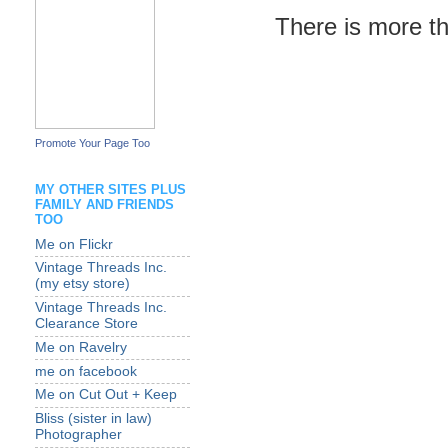
There is more tha
Promote Your Page Too
MY OTHER SITES PLUS
FAMILY AND FRIENDS
TOO
Me on Flickr
Vintage Threads Inc.
(my etsy store)
Vintage Threads Inc.
Clearance Store
Me on Ravelry
me on facebook
Me on Cut Out + Keep
Bliss (sister in law)
Photographer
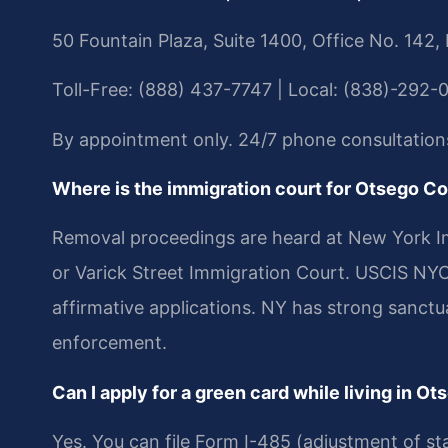
50 Fountain Plaza, Suite 1400, Office No. 142,
Toll-Free: (888) 437-7747 | Local: (838)-292-
By appointment only. 24/7 phone consultation
Where is the immigration court for Otsego C
Removal proceedings are heard at New York Im
or Varick Street Immigration Court. USCIS NYC 
affirmative applications. NY has strong sanctua
enforcement.
Can I apply for a green card while living in O
Yes. You can file Form I-485 (adjustment of sta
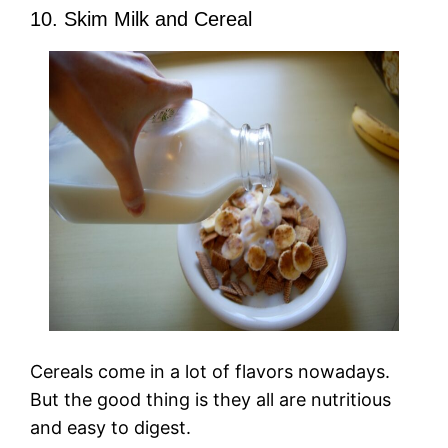
10. Skim Milk and Cereal
Cereals come in a lot of flavors nowadays.
But the good thing is they all are nutritious
and easy to digest.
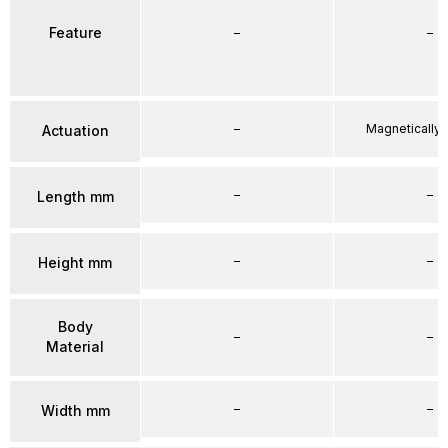
Feature
–
–
–
Magnetically
Actuation
–
–
Length mm
–
–
Height mm
Body
–
–
Material
–
–
Width mm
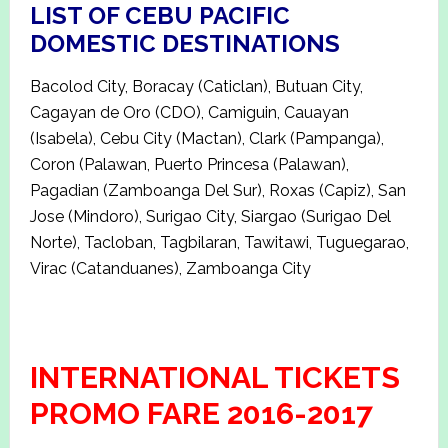
LIST OF CEBU PACIFIC
DOMESTIC DESTINATIONS
Bacolod City, Boracay (Caticlan), Butuan City,
Cagayan de Oro (CDO), Camiguin, Cauayan
(Isabela), Cebu City (Mactan), Clark (Pampanga),
Coron (Palawan, Puerto Princesa (Palawan),
Pagadian (Zamboanga Del Sur), Roxas (Capiz), San
Jose (Mindoro), Surigao City, Siargao (Surigao Del
Norte), Tacloban, Tagbilaran, Tawitawi, Tuguegarao,
Virac (Catanduanes), Zamboanga City
INTERNATIONAL TICKETS
PROMO FARE 2016-2017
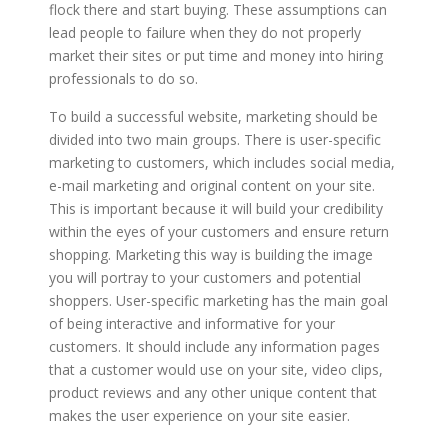
flock there and start buying. These assumptions can
lead people to failure when they do not properly
market their sites or put time and money into hiring
professionals to do so.
To build a successful website, marketing should be
divided into two main groups. There is user-specific
marketing to customers, which includes social media,
e-mail marketing and original content on your site.
This is important because it will build your credibility
within the eyes of your customers and ensure return
shopping. Marketing this way is building the image
you will portray to your customers and potential
shoppers. User-specific marketing has the main goal
of being interactive and informative for your
customers. It should include any information pages
that a customer would use on your site, video clips,
product reviews and any other unique content that
makes the user experience on your site easier.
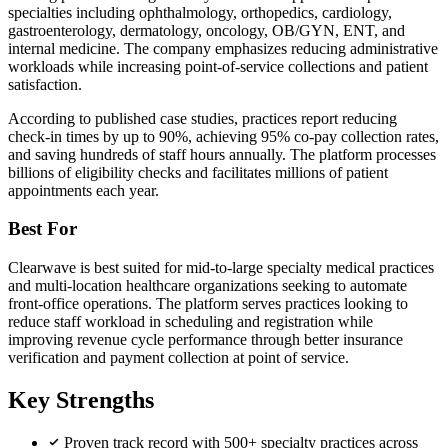
specialties including ophthalmology, orthopedics, cardiology,
gastroenterology, dermatology, oncology, OB/GYN, ENT, and
internal medicine. The company emphasizes reducing administrative
workloads while increasing point-of-service collections and patient
satisfaction.
According to published case studies, practices report reducing
check-in times by up to 90%, achieving 95% co-pay collection rates,
and saving hundreds of staff hours annually. The platform processes
billions of eligibility checks and facilitates millions of patient
appointments each year.
Best For
Clearwave is best suited for mid-to-large specialty medical practices
and multi-location healthcare organizations seeking to automate
front-office operations. The platform serves practices looking to
reduce staff workload in scheduling and registration while
improving revenue cycle performance through better insurance
verification and payment collection at point of service.
Key Strengths
Proven track record with 500+ specialty practices across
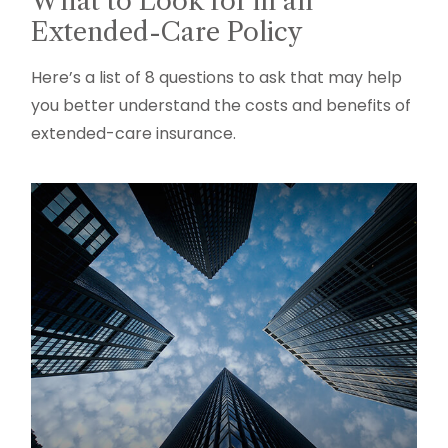
What to Look for in an
Extended-Care Policy
Here’s a list of 8 questions to ask that may help
you better understand the costs and benefits of
extended-care insurance.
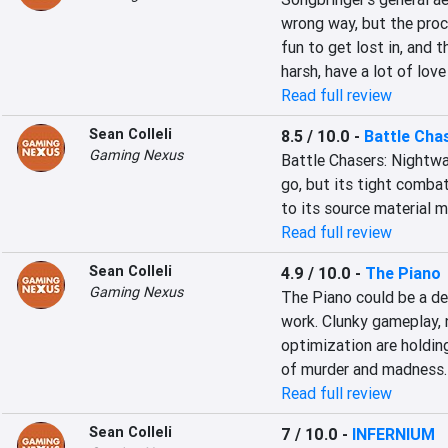
wrong way, but the proce
fun to get lost in, and 
harsh, have a lot of lov
Read full review
Sean Colleli
8.5 / 10.0
-
Battle Cha
Gaming Nexus
Battle Chasers: Nightwar
go, but its tight combat
to its source material 
Read full review
Sean Colleli
4.9 / 10.0
-
The Piano
Gaming Nexus
The Piano could be a dec
work. Clunky gameplay, 
optimization are holding
of murder and madness.
Read full review
Sean Colleli
7 / 10.0
-
INFERNIUM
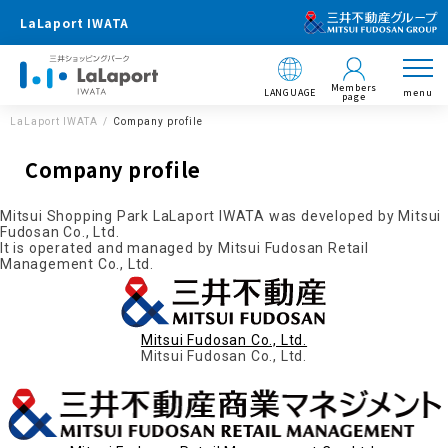
LaLaport IWATA
Members
LANGUAGE
menu
page
LaLaport IWATA
Company profile
Company profile
Mitsui Shopping Park LaLaport IWATA was developed by Mitsui
Fudosan Co., Ltd.
It is operated and managed by Mitsui Fudosan Retail
Management Co., Ltd.
Mitsui Fudosan Co., Ltd.
Mitsui Fudosan Co., Ltd.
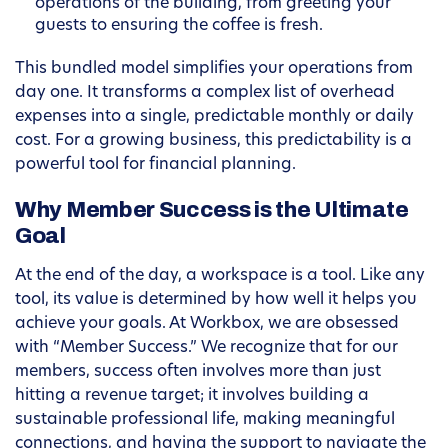
operations of the building, from greeting your
guests to ensuring the coffee is fresh.
This bundled model simplifies your operations from
day one. It transforms a complex list of overhead
expenses into a single, predictable monthly or daily
cost. For a growing business, this predictability is a
powerful tool for financial planning.
Why Member Success is the Ultimate
Goal
At the end of the day, a workspace is a tool. Like any
tool, its value is determined by how well it helps you
achieve your goals. At Workbox, we are obsessed
with “Member Success.” We recognize that for our
members, success often involves more than just
hitting a revenue target; it involves building a
sustainable professional life, making meaningful
connections, and having the support to navigate the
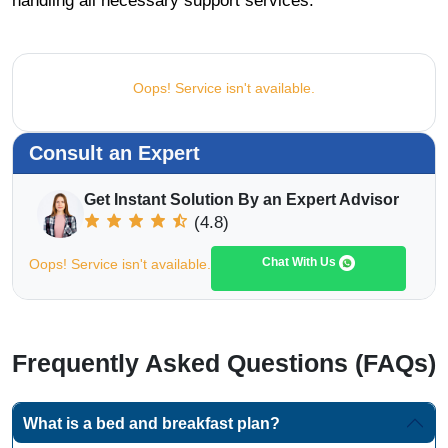
handling all necessary support services.
Oops! Service isn't available.
Consult an Expert
Get Instant Solution By an Expert Advisor
(4.8)
Chat With Us
Oops! Service isn't available.
Frequently Asked Questions (FAQs)
What is a bed and breakfast plan?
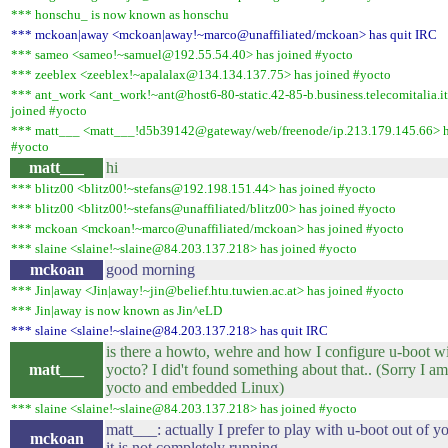
*** honschu_ is now known as honschu
*** mckoan|away <mckoan|away!~marco@unaffiliated/mckoan> has quit IRC
*** sameo <sameo!~samuel@192.55.54.40> has joined #yocto
*** zeeblex <zeeblex!~apalalax@134.134.137.75> has joined #yocto
*** ant_work <ant_work!~ant@host6-80-static.42-85-b.business.telecomitalia.it
joined #yocto
*** matt___ <matt___!d5b39142@gateway/web/freenode/ip.213.179.145.66> h
#yocto
matt___
hi
*** blitz00 <blitz00!~stefans@192.198.151.44> has joined #yocto
*** blitz00 <blitz00!~stefans@unaffiliated/blitz00> has joined #yocto
*** mckoan <mckoan!~marco@unaffiliated/mckoan> has joined #yocto
*** slaine <slaine!~slaine@84.203.137.218> has joined #yocto
mckoan
good morning
*** Jin|away <Jin|away!~jin@belief.htu.tuwien.ac.at> has joined #yocto
*** Jin|away is now known as Jin^eLD
*** slaine <slaine!~slaine@84.203.137.218> has quit IRC
is there a howto, wehre and how I configure u-boot w
matt___
yocto? I did't found something about that.. (Sorry I a
yocto and embedded Linux)
*** slaine <slaine!~slaine@84.203.137.218> has joined #yocto
matt___: actually I prefer to play with u-boot out of yo
mckoan
it is not completely running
----------------
**What the exercise asks:** Extract every line above that contains the word "platform".

**Solution for this task:**
and saving hundreds of staff hours annually. The platform processes
front-office operations. The platform serves practices looking to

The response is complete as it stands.